▶ **Activity**: Each entry needs to be copied exactly, with nothing left out.

▶ **Records for this task**:
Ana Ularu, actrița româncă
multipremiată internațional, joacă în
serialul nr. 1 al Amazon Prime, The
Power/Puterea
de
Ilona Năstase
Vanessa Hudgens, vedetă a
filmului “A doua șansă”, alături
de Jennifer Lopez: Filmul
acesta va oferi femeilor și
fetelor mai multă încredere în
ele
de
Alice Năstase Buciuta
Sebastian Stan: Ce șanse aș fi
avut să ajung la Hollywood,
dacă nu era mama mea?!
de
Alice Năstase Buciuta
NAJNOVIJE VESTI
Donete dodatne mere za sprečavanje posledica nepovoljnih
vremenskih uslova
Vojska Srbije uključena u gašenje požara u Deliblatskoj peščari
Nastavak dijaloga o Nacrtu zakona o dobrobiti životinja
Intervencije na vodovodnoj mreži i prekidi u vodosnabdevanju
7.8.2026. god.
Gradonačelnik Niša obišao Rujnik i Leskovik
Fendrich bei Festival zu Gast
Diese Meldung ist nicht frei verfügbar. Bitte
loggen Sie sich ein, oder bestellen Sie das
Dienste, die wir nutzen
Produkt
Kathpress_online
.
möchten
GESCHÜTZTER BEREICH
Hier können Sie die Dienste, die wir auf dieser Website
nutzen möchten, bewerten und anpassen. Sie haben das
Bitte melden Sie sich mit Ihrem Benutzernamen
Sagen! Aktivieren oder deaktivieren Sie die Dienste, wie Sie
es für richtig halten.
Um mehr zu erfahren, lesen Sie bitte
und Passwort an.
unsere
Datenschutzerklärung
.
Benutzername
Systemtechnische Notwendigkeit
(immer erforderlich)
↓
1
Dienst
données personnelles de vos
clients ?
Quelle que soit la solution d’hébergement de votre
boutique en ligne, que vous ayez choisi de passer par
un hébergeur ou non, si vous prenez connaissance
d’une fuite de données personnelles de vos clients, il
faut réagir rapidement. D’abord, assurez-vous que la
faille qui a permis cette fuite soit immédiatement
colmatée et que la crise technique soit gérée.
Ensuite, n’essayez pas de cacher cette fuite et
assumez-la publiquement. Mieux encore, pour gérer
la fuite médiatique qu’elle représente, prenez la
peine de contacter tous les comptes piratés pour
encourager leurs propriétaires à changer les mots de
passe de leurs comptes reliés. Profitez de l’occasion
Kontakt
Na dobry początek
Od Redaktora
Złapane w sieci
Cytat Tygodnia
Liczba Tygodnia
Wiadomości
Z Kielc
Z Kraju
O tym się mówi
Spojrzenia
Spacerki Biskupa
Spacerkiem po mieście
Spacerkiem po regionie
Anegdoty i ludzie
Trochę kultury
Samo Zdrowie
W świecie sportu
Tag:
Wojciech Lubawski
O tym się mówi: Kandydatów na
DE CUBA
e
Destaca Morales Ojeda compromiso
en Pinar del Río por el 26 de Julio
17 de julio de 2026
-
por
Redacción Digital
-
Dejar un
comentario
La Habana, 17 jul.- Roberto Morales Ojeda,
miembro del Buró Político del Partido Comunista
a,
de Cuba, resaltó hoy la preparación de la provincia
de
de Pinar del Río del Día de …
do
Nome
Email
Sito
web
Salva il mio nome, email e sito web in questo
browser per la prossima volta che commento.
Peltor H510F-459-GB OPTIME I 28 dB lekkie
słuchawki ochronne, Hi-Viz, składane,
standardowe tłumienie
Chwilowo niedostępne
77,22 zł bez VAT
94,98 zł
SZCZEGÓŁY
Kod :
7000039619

▶ **Written reply**:
Ana Ularu, actrița româncă
multipremiată internațional, joacă în
serialul nr. 1 al Amazon Prime, The
Power/Puterea
de
Ilona Năstase
Vanessa Hudgens, vedetă a
filmului “A doua șansă”, alături
de Jennifer Lopez: Filmul
acesta va oferi femeilor și
fetelor mai multă încredere în
ele
de
Alice Năstase Buciuta
Sebastian Stan: Ce șanse aș fi
avut să ajung la Hollywood,
dacă nu era mama mea?!
de
Alice Năstase Buciuta
NAJNOVIJE VESTI
Donete dodatne mere za sprečavanje posledica nepovoljnih
vremenskih uslova
Vojska Srbije uključena u gašenje požara u Deliblatskoj peščari
Nastavak dijaloga o Nacrtu zakona o dobrobiti životinja
Intervencije na vodovodnoj mreži i prekidi u vodosnabdevanju
7.8.2026. god.
Gradonačelnik Niša obišao Rujnik i Leskovik
Fendrich bei Festival zu Gast
Diese Meldung ist nicht frei verfügbar. Bitte
loggen Sie sich ein, oder bestellen Sie das
Dienste, die wir nutzen
Produkt
Kathpress_online
.
möchten
GESCHÜTZTER BEREICH
Hier können Sie die Dienste, die wir auf dieser Website
nutzen möchten, bewerten und anpassen. Sie haben das
Bitte melden Sie sich mit Ihrem Benutzernamen
Sagen! Aktivieren oder deaktivieren Sie die Dienste, wie Sie
es für richtig halten.
Um mehr zu erfahren, lesen Sie bitte
und Passwort an.
unsere
Datenschutzerklärung
.
Benutzername
Systemtechnische Notwendigkeit
(immer erforderlich)
↓
1
Dienst
données personnelles de vos
clients ?
Quelle que soit la solution d’hébergement de votre
boutique en ligne, que vous ayez choisi de passer par
un hébergeur ou non, si vous prenez connaissance
d’une fuite de données personnelles de vos clients, il
faut réagir rapidement. D’abord, assurez-vous que la
faille qui a permis cette fuite soit immédiatement
colmatée et que la crise technique soit gérée.
Ensuite, n’essayez pas de cacher cette fuite et
assumez-la publiquement. Mieux encore, pour gérer
la fuite médiatique qu’elle représente, prenez la
peine de contacter tous les comptes piratés pour
encourager leurs propriétaires à changer les mots de
passe de leurs comptes reliés. Profitez de l’occasion
Kontakt
Na dobry początek
Od Redaktora
Złapane w sieci
Cytat Tygodnia
Liczba Tygodnia
Wiadomości
Z Kielc
Z Kraju
O tym się mówi
Spojrzenia
Spacerki Biskupa
Spacerkiem po mieście
Spacerkiem po regionie
Anegdoty i ludzie
Trochę kultury
Samo Zdrowie
W świecie sportu
Tag:
Wojciech Lubawski
O tym się mówi: Kandydatów na
DE CUBA
e
Destaca Morales Ojeda compromiso
en Pinar del Río por el 26 de Julio
17 de julio de 2026
-
por
Redacción Digital
-
Dejar un
comentario
La Habana, 17 jul.- Roberto Morales Ojeda,
miembro del Buró Político del Partido Comunista
a,
de Cuba, resaltó hoy la preparación de la provincia
de
de Pinar del Río del Día de …
do
Nome
Email
Sito
web
Salva il mio nome, email e sito web in questo
browser per la prossima volta che commento.
Peltor H510F-459-GB OPTIME I 28 dB lekkie
słuchawki ochronne, Hi-Viz, składane,
standardowe tłumienie
Chwilowo niedostępne
77,22 zł bez VAT
94,98 zł
SZCZEGÓŁY
Kod :
7000039619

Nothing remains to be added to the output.